University of Pennsylvania, Philadelphia, Pennsylvania, USA.
J Am Coll Radiol. 2012 Sep;9(9):613-9. doi: 10.1016/j.jacr.2012.05.021.
Upper-extremity venous thrombosis often presents as unilateral arm swelling. The differential diagnosis includes lesions compressing the veins and causing a functional venous obstruction, venous stenosis, an infection causing edema, obstruction of previously functioning lymphatics, or the absence of sufficient lymphatic channels to ensure effective drainage.
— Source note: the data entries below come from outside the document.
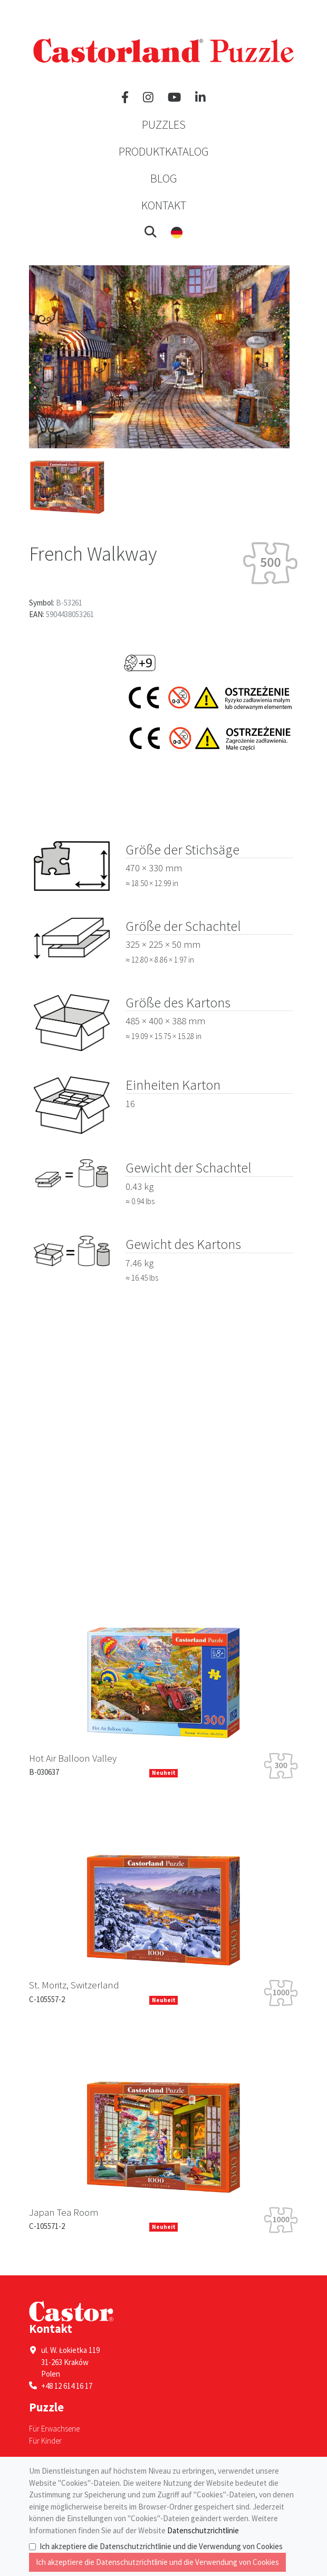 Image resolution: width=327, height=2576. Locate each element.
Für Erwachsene (54, 2429)
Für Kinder (45, 2441)
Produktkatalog (164, 151)
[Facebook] (125, 97)
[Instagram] (148, 97)
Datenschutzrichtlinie (203, 2530)
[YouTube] (174, 97)
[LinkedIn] (200, 97)
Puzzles (164, 124)
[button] (151, 232)
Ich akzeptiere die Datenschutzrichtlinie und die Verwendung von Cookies (161, 2546)
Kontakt (163, 205)
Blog (163, 178) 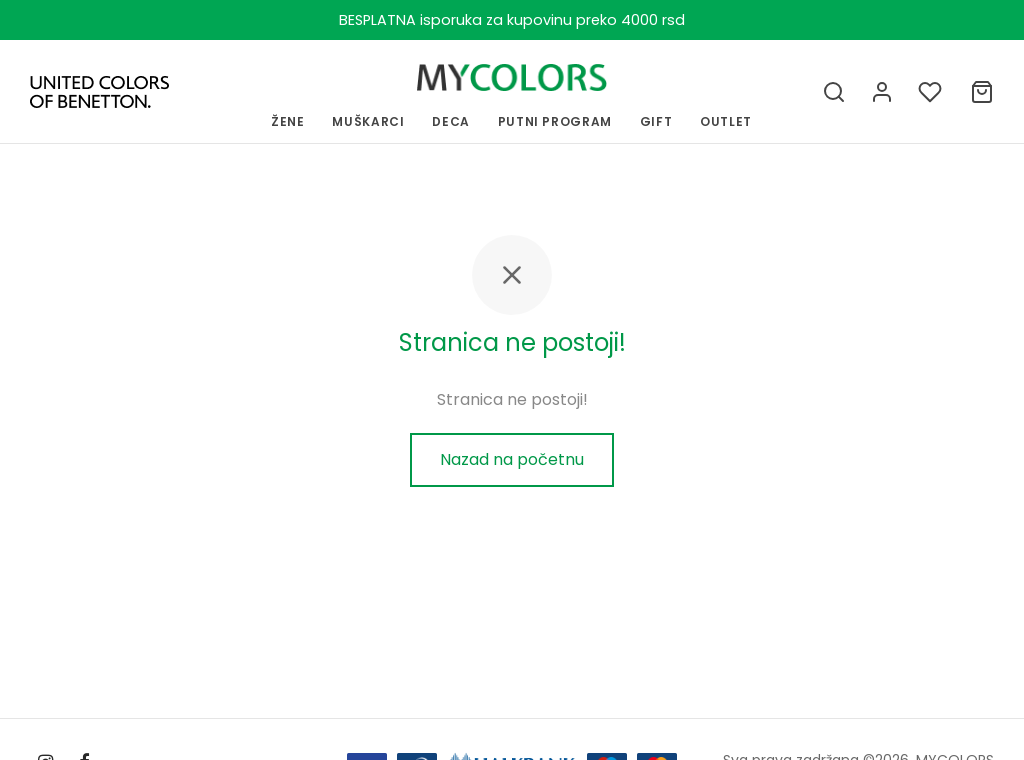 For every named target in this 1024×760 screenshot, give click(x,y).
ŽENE (288, 121)
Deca (451, 121)
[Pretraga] (834, 92)
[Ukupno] (982, 92)
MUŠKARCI (368, 121)
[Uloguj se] (882, 92)
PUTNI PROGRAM (555, 121)
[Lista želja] (932, 92)
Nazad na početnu (512, 459)
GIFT (656, 121)
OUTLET (726, 121) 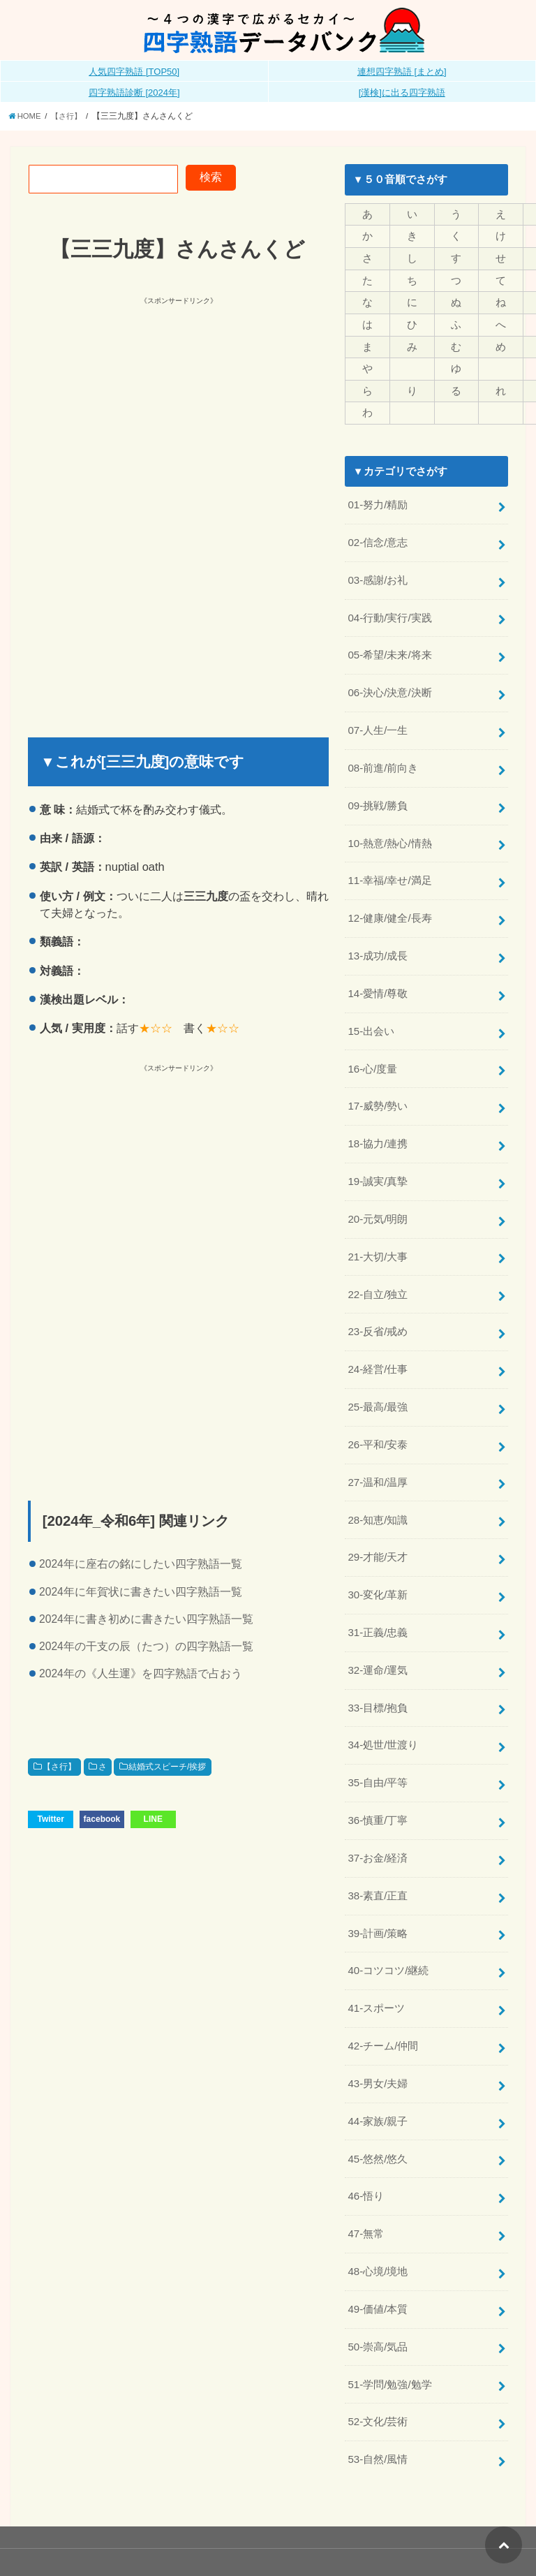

The following recommendations are made with the understanding that venous disease, specifically venous thrombosis, is the primary diagnosis to be excluded or confirmed in a patient presenting with unilateral upper-extremity swelling. Contrast venography remains the best reference-standard diagnostic test for suspected upper-extremity acute venous thrombosis and may be needed whenever other noninvasive strategies fail to adequately image the upper-extremity veins. Duplex, color flow, and compression ultrasound have also established a clear role in evaluation of the more peripheral veins that are accessible to sonography. Gadolinium contrast-enhanced MRI is routinely used to evaluate the status of the central veins. Delayed CT venography can often be used to confirm or exclude more central vein venous thrombi, although substantial contrast loads are required. The ACR Appropriateness Criteria(®) are evidence-based guidelines for specific clinical conditions that are reviewed every 2 years by a multidisciplinary expert panel. The guideline development and review include an extensive analysis of current medical literature from peer-reviewed journals and the application of a well-established consensus methodology (modified Delphi) to rate the appropriateness of imaging and treatment procedures by the panel. In those instances in which evidence is lacking or not definitive, expert opinion may be used to recommend imaging or treatment.
上肢静脉血栓形成常表现为单侧手臂肿胀。鉴别诊断包括压迫静脉并导致功能性静脉阻塞、静脉狭窄、引起水肿的感染、先前功能正常的淋巴管阻塞,或缺乏足够的淋巴通道以确保有效引流的病变。提出以下建议的前提是,在出现单侧上肢肿胀的患者中,静脉疾病(特别是静脉血栓形成)是需要排除或确认的主要诊断。对比静脉造影仍然是疑似上肢急性静脉血栓形成的最佳参考标准诊断试验,并且在其他非侵入性策略无法充分成像上肢静脉时可能需要进行。双功能超声、彩色血流和压迫超声也在评估可通过超声检查的更外周静脉方面确立了明确的作用。钆增强 MRI 常规用于评估中心静脉的状态。延迟 CT 静脉造影术通常可用于确认或排除更中央静脉的静脉血栓形成,尽管需要大量造影剂负荷。ACR 适宜性标准(®)是针对特定临床情况的基于证据的指南,每两年由多学科专家小组进行审查。指南的制定和审查包括对同行评议期刊上的当前医学文献进行广泛分析,并应用成熟的共识方法(改良 Delphi 法)由专家组对成像和治疗程序的适宜性进行评分。在缺乏证据或证据不明确的情况下,可以使用专家意见来推荐成像或治疗。